My dad died yesterday. He had prostate cancer, and it took him relatively quickly. I went to see him a week ago, we visited over the weekend, and I tried to get ready for what we all knew was coming quickly. I feel like there should be some kind of Queen for a Day button to wear when stuff like this happens, but instead I got up at 7:33, made Madeleine's lunch and took her to school. Later I did some grocery shopping. Tonight I have a soccer game, and Jim will get home late after being on the road. Tomorrow, wash, rinse, repeat. He was a good guy - someone you'd want in your corner.
Here's the link to a blog I started for him several weeks ago. Why don't you go on over and see what he was like. That'd be nice.
http://drdavisfromthemethow.blogspot.com/
Here's the link to a blog I started for him several weeks ago. Why don't you go on over and see what he was like. That'd be nice.
http://drdavisfromthemethow.blogspot.com/
I'm so sorry, Mignon. Sounds like your dad was a heckuva guy, and he must've treasured seeing the family at the BBQ in July.
I lost my dad six years ago, when Ben was a baby. He doesn't remember his grandpa, but he's heard the stories.
Hope you and the kids muddle on through well enough in the days ahead.
I'm sorry. The button would be a nice thing.
I am sorry to hear this.
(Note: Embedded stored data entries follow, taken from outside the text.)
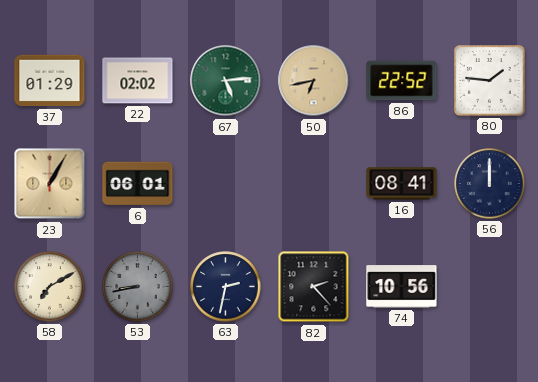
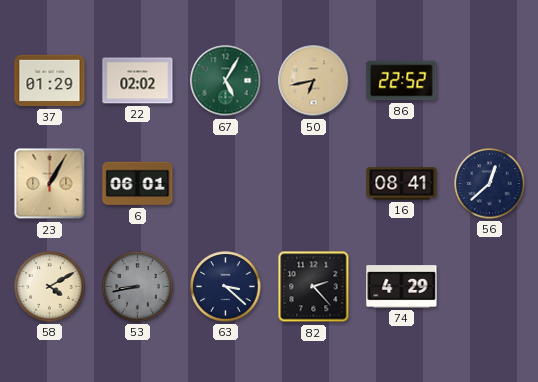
67: 5:14 -> 5:05
80: 1:46 -> none
56: 12:00 -> 12:38
58: 7:10 -> 4:10
63: 2:32 -> 3:22
74: 10:56 -> 4:29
I would have been honored to have him in my corner.
The normality of regular life just seems so odd at times like this.
I'm so sorry, Mignon. I wish there was a button you could wear, too, and that wearing it would grant you some space and time and a whole lot of soft, warm hugs. Take care of yourself, ok?
I'm so sorry for your loss. I'll check out the blog straightaway.
My thoughts are with you, Mignon.
Words can't express how sorry I am... ((HUG))
Best thoughts to you. I wish I'd known last night at the game. Take care of yourself.
Bill
Mignon, I am so sorry. I am thinking of you and your family.
(I thought I left a comment yesterday....)
I offer my sincerest condolences. I can see he touched many people in his life and leaves a legacy for others to strive towards.
Oh, man, I'm really sorry to hear this news. I'll definitely check out the blog in memory of your dad. Hope you and your family are doing OK.
You are very fortunate to have had such a father, and your children such a grandfather, and your husband such a father in law. I, like the rest, am so sad you lost him. I am also very happy and smiling though, to meet even belatedly, your father and see how wonderful he is. It's not surprising to me at all, considering I think you're the cats meow. Your apple didn't fall far Mignon.
Oh Sweetie! I'm so incredibly sorry about this. My dad has had prostate cancer and it is a BASTARD! Thinking about you tonight.
Oh, now I know where you have been. In a necessary place.
My dad died too, two years ago.
You are a strong woman. Someone I'd want in my corner.
Mignon, peace to you and your family. I'm so glad your dad got to see your brother's wedding. I'm sure it meant a lot to all of you.
And I love the photo of him with Madeleine and Quinn.
Hi, M, just read Feral's heads-up on this. Here are my condolences too, but just sitting here typing them doesn't seem to be enough. I wish you the best right now. Keep washing, rinsing and repeating, because that's what really matters.
Love ya.
I'm so sorry.
Mignon, I am so sorry. I read the obit on his blog and also the other entries. I can see why you will miss him greatly.
((( )))
I'm a fairly new reader, but please accept my sympathies. They are nonetheless sincere.
Oh Mignon, I am so sorry. You have my deepest condolences. I wish I could offer more than that. Much love to you.
oh my god.
Mignon.
what a blow. I'm just so fucking sorry. I wish there were good, perfect words I could use right now to help. If only.
I can send lame-ass internet hugs, so I will. and love and care and concern.
you will always have a listening ear on my end if you want to talk.
So sorry....
I went to your dad's Web site and that is one amazing obit and an inspired life. Sorry it ended so soon and that your children won't know him as they grow.
Sobering thought for me, the Grrrl who still thinks she's 19--my brother is a year older than your dad...Life is too short.